Campaign strategy: Lie. If that doesn’t work, lie bigger, faster, louder, and more.

Practical, universal lessons: People who are willing to win an election by any means possible can’t be trusted to use power responsibly after the election is won. Also, secret kingmakers shouldn’t get greedy for public recognition and adulation as well as behind-the-scenes string-pulling power.

Narrow, film-specific lessons: If you’re going to make up a war with a random country, choose one with a natural rhyme that will make life easier on the folksinger you hire to popularize your position. And if your Big Lie needs a public, heroic face, a nun-raping psychopath is probably not your best choice.

The Great McGinty (1940)
Dan McGinty (Brian Donlevy), a penniless hobo who enters politics when he manages to vote 37 times for the machine candidate in a mayoral election, at two dollars a vote. Suitably impressed, the Boss (Akim Tamiroff) takes him under his wing and grooms him for the mayor’s office, and then the governorship. But when McGinty falls in love with the woman he’s married only to further his career, he decides he wants to become an honest public servant in order to be worthy of her, and he and the Boss end up as exiles and fugitives from justice.


Campaign strategy: Make sure your minions have plenty of cash on them on Election Day.

Practical, universal lessons: Politics is a job like any other. The secret to a successful career in government is all about knowing the ropes and keeping your backers happy. Feel free to make flowery speeches, but don’t make the mistake of believing your own bullshit.

Narrow, film-specific lessons: Your pals are the ones who brought you to this dance, not that high-toned dame sitting on the couch mouthing good-government bromides. Bros before upstanding political wives.

All The King’s Men (1949)
Willie Stark (Broderick Crawford), a Southern lawyer with po’-boy roots and a deep emotional connection to the working poor. When this mild-mannered idealist enters politics out of a sincere desire to help those less fortunate, he appears certain to be run over by the powerful forces arrayed against him. But after he learns to use alcohol to combat his stage fright, he transforms into a fiery, charismatic speaker and master politician. Unfortunately, the power he’s sought for honorable reasons goes to his head, and he becomes a dangerous, rabble-rousing demagogue.

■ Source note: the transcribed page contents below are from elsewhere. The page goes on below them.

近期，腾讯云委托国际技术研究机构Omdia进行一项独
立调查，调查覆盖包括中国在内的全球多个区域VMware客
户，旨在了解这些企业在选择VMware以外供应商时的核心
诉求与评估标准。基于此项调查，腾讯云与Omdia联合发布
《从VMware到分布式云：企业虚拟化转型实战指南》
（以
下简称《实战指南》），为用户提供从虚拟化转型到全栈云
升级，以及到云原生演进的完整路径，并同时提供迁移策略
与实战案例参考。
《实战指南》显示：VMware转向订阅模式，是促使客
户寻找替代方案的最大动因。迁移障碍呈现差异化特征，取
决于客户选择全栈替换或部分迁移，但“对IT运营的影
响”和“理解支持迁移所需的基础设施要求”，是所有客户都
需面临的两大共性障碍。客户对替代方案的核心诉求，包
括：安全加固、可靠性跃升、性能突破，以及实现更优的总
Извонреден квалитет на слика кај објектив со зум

Campaign strategy: Visit every county fair, grocery-store opening, and lemonade stand in the state. Wherever as many as three people are gathered, barge onstage and yell at the goggle-eyed yokels that them big-city boys with their fancy book learnin’ and all that bear grease in their hair can’t go on treatin’ us this way, y’hear?

Practical, universal lessons: Be wary of romanticizing your political heroes, for power is a terrible, corrupting force that can turn even a combination of Charlie Brown and Gandhi into Al Capone overnight.

Narrow, film-specific lessons: If a candidate is having trouble making contact with voters, get him drunk. This will turn him into a great orator and an unstoppable force at the polls. It will also turn him turn into the hillbilly antichrist, but nobody ever said that politics is an exact science.

The Ides Of March (2011)
Mike Morris (George Clooney), the Democratic governor of Pennsylvania and candidate for his party’s presidential nomination. He hires the dedicated young Stephen Meyers (Ryan Gosling) as his junior campaign manager, whose idealistic faith in his candidate takes a hit when he learns that the girl he loves (Evan Rachel Wood), a campaign intern and the daughter of the chairman of the DNC, is pregnant by Clooney. After he’s fired from the campaign and she commits suicide, Gosling, now older and more cynical, contacts Clooney to leverage what he knows into a job as senior campaign manager.


Campaign strategy: Lie, cheat, cover up, and do whatever you have to do—cross your eyes, think of dead puppies, put out lit cigarettes on your wrist—to keep from laughing hysterically while reading the parts of your stump speech about the importance of personal integrity in politics.

Practical, universal lessons: Running a campaign requires a clear head. Don’t set yourself up for disappointment by losing all perspective and forming a man-crush on your candidate.

Narrow, film-specific lessons: If you’re making love to a beautiful woman in a hotel room and become so distracted by the sight of the candidate on TV that you stop in mid-thrust, that’s probably a warning sign.

Nashville (1975)
Hal Phillip Walker, presidential candidate of the Replacement party. He’s never actually seen, but his voice can be heard issuing populist koans from the loudspeaker of a van that tools around Nashville in the days leading up to the big rally in support of his candidacy, while his people work to secure the support of several of the city’s biggest country-music stars. They sign up an impressive array of talent, but the rally is derailed when an unhinged young man shoots the ethereal singer Barbara Jean (Ronee Blakely).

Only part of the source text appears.